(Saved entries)

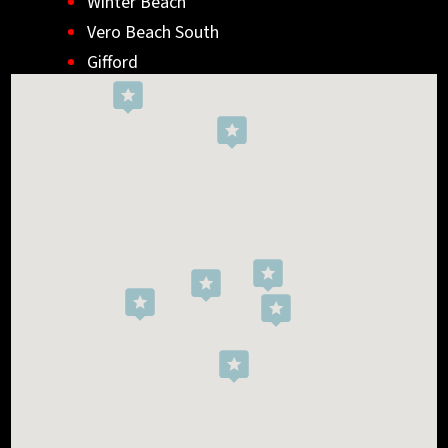
Winter Beach
Vero Beach South
Gifford
Wabasso
Indialantic
Rockledge
West Melbourne
Viera West
Florida Ridge
Roseland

- _PROBLEM TO SOLVE_: Would you retype all the lines shown above, exactly as written and without any picture?

- _ANSWER TO THIS EXERCISE_:
Winter Beach
Vero Beach South
Gifford
Wabasso
Indialantic
Rockledge
West Melbourne
Viera West
Florida Ridge
Roseland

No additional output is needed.